Exercise instructions →
Reproduce exactly the lines from the line containing "Rea Papke Photography" through the last line of the listing, and no others.

Data extracts →
Segment Open

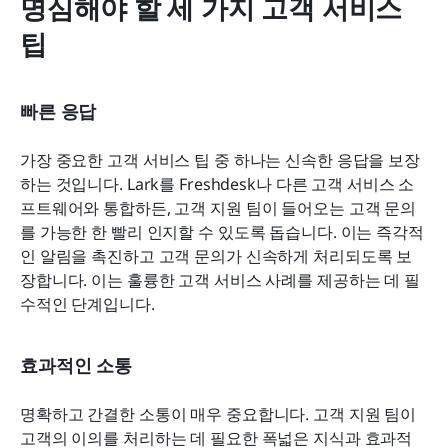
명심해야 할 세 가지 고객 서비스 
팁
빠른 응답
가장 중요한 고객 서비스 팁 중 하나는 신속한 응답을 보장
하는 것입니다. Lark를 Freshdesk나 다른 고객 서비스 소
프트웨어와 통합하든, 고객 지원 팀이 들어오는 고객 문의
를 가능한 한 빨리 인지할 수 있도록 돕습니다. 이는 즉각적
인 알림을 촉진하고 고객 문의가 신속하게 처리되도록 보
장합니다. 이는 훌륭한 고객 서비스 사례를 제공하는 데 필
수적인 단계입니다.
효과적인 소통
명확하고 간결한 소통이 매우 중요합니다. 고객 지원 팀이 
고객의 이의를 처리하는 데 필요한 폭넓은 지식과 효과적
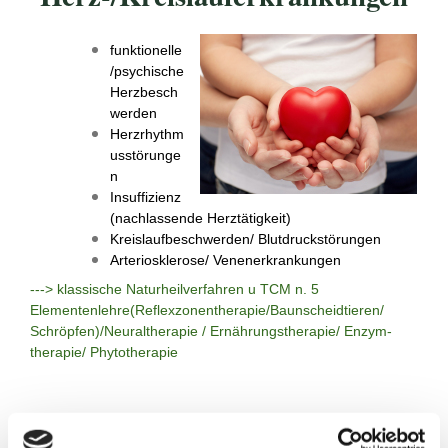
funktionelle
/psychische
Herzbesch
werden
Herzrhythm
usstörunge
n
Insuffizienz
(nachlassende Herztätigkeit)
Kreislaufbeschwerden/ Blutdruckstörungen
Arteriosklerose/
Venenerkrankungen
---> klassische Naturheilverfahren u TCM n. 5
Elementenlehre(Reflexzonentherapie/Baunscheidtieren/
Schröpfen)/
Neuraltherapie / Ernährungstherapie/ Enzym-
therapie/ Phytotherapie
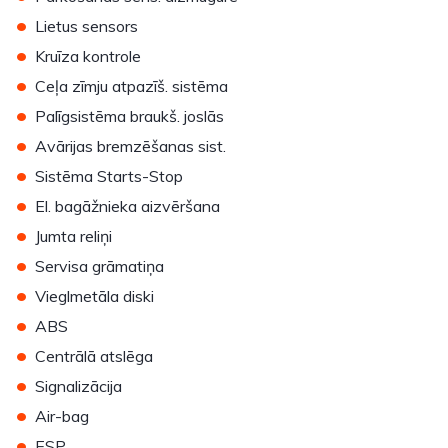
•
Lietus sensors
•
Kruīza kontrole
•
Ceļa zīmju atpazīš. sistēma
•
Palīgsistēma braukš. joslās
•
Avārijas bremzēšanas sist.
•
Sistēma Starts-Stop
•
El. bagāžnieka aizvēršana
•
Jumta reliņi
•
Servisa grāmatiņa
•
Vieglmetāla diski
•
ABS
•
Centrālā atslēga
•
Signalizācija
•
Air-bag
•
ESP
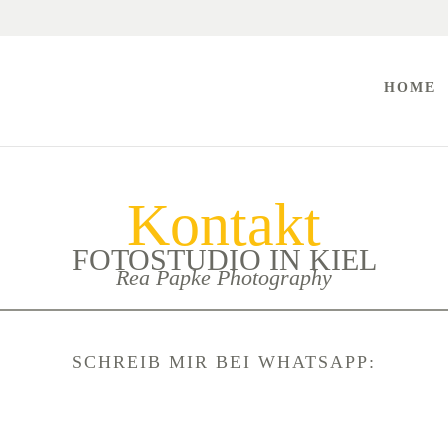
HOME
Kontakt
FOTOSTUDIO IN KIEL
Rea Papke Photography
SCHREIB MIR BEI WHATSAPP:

Segment Closed

Exercise answer →
Rea Papke Photography
SCHREIB MIR BEI WHATSAPP:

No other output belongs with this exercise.